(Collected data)
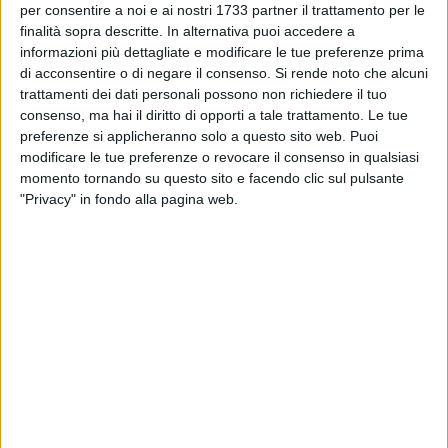
per consentire a noi e ai nostri 1733 partner il trattamento per le
essere sostenuto del tutto, poiché «ignorare il passato - ha
finalità sopra descritte. In alternativa puoi accedere a
detto il Sindaco -
non può essere una soluzione
» per
informazioni più dettagliate e modificare le tue preferenze prima
spiegare quanto stia accadendo oggi.
di acconsentire o di negare il consenso.
Si rende noto che alcuni
trattamenti dei dati personali possono non richiedere il tuo
Depalma ha così posto l'accento su quello che egli stesso ha
consenso, ma hai il diritto di opporti a tale trattamento. Le tue
definito un
«regalo all'ARO ed alla Regione Puglia»
fatto
preferenze si applicheranno solo a questo sito web. Puoi
dalla passata Amministrazione. Il riferimento è alla nascita
modificare le tue preferenze o revocare il consenso in qualsiasi
momento tornando su questo sito e facendo clic sul pulsante
di un sesto lotto ed al sopralzo dei primi tre operato nel
"Privacy" in fondo alla pagina web.
2012, a suo dire, «sotto il
silenzio compiacente
di alcuni
organi di stampa e di parte della cittadinanza oggi
interessata alla competizione elettorale». Passaggio cruciale
del suo intervento, su quelle che sarebbero le reali
responsabilità dell'attuale grave situazione, è stato quello
sull'ordinanza
n.2 del 2011
con cui l'allora Governatore
pugliese,
Nichi Vendola
, diede la possibilità di
«abbancare
altri 270.000 ulteriori metri cubi di rifiuti».
Un provvedimento
a cui, carte alla mano, secondo il primo cittadino «la Giunta
comunale in carica non si oppose».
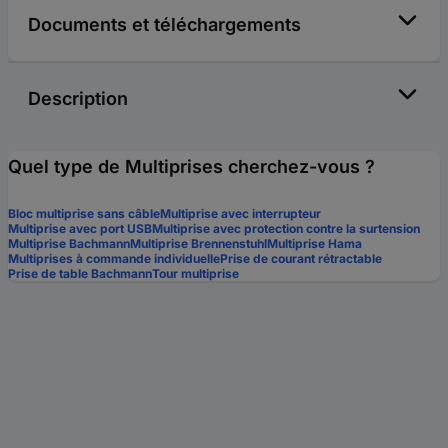
Documents et téléchargements
Description
Quel type de Multiprises cherchez-vous ?
Bloc multiprise sans câble
Multiprise avec interrupteur
Multiprise avec port USB
Multiprise avec protection contre la surtension
Multiprise Bachmann
Multiprise Brennenstuhl
Multiprise Hama
Multiprises à commande individuelle
Prise de courant rétractable
Prise de table Bachmann
Tour multiprise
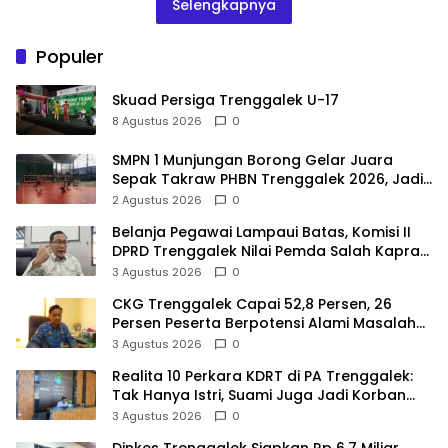
Selengkapnya
Populer
Skuad Persiga Trenggalek U-17
8 Agustus 2026
0
SMPN 1 Munjungan Borong Gelar Juara
Sepak Takraw PHBN Trenggalek 2026, Jadi
Modal Menuju POPDA Jatim
2 Agustus 2026
0
Belanja Pegawai Lampaui Batas, Komisi II
DPRD Trenggalek Nilai Pemda Salah Kaprah
dalam Perencanaan
3 Agustus 2026
0
CKG Trenggalek Capai 52,8 Persen, 26
Persen Peserta Berpotensi Alami Masalah
Kejiwaan
3 Agustus 2026
0
Realita 10 Perkara KDRT di PA Trenggalek:
Tak Hanya Istri, Suami Juga Jadi Korban
Kekerasan
3 Agustus 2026
0
Dinkes Trenggalek Siapkan Rp 6,7 Miliar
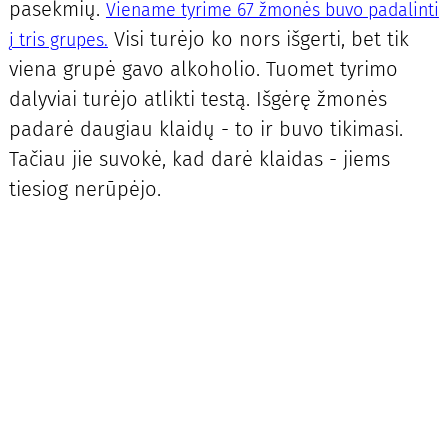
pasekmių.
Viename tyrime 67 žmonės buvo padalinti
Visi turėjo ko nors išgerti, bet tik
į tris grupes.
viena grupė gavo alkoholio. Tuomet tyrimo
dalyviai turėjo atlikti testą. Išgėrę žmonės
padarė daugiau klaidų - to ir buvo tikimasi.
Tačiau jie suvokė, kad darė klaidas - jiems
tiesiog nerūpėjo.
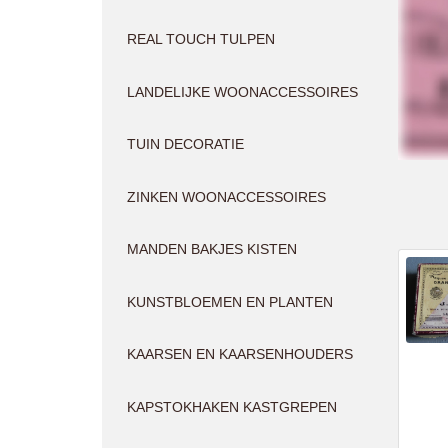
REAL TOUCH TULPEN
LANDELIJKE WOONACCESSOIRES
TUIN DECORATIE
ZINKEN WOONACCESSOIRES
MANDEN BAKJES KISTEN
KUNSTBLOEMEN EN PLANTEN
KAARSEN EN KAARSENHOUDERS
KAPSTOKHAKEN KASTGREPEN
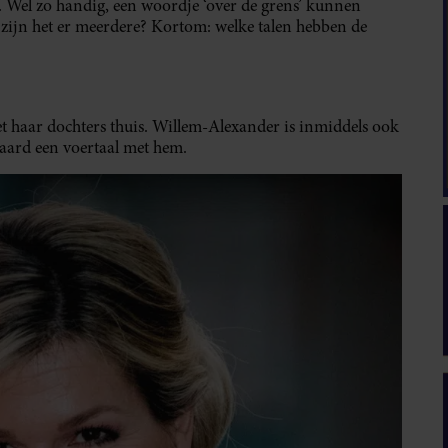
 Wel zo handig, een woordje ‘over de grens’ kunnen
f zijn het er meerdere? Kortom: welke talen hebben de
et haar dochters thuis. Willem-Alexander is inmiddels ook
raard een voertaal met hem.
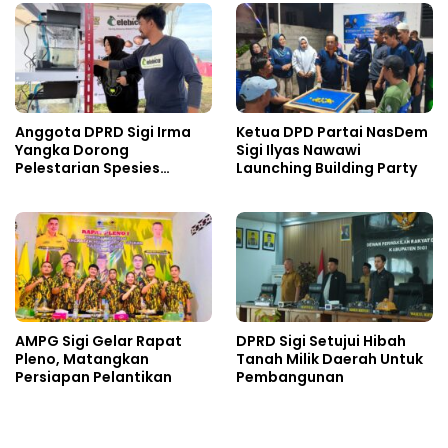
Anggota DPRD Sigi Irma
Ketua DPD Partai NasDem
Yangka Dorong
Sigi Ilyas Nawawi
Pelestarian Spesies
Launching Building Party
Endemik Danau Lindu
AMPG Sigi Gelar Rapat
DPRD Sigi Setujui Hibah
Pleno, Matangkan
Tanah Milik Daerah Untuk
Persiapan Pelantikan
Pembangunan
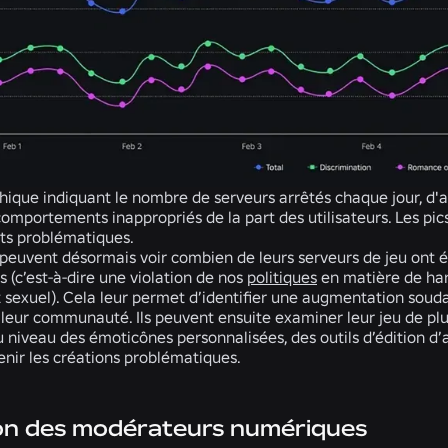
que indiquant le nombre de serveurs arrêtés chaque jour, d'ap
comportements inappropriés de la part des utilisateurs. Les pi
s problématiques.
 peuvent désormais voir combien de leurs serveurs de jeu ont
rs (c’est-à-dire une violation de nos
politiques
en matière de har
sexuel). Cela leur permet d’identifier une augmentation souda
leur communauté. Ils peuvent ensuite examiner leur jeu de plus
 niveau des émoticônes personnalisées, des outils d’édition d’a
enir les créations problématiques.
on des modérateurs numériques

**Activity**
Return all lines of the data in which the string "alla" appears.

**Exercise response**
«regalo all'ARO ed alla Regione Puglia»
dalla passata Amministrazione. Il riferimento è alla nascita
"Privacy" in fondo alla pagina web.
interessata alla competizione elettorale». Passaggio cruciale
a cui, carte alla mano, secondo il primo cittadino «la Giunta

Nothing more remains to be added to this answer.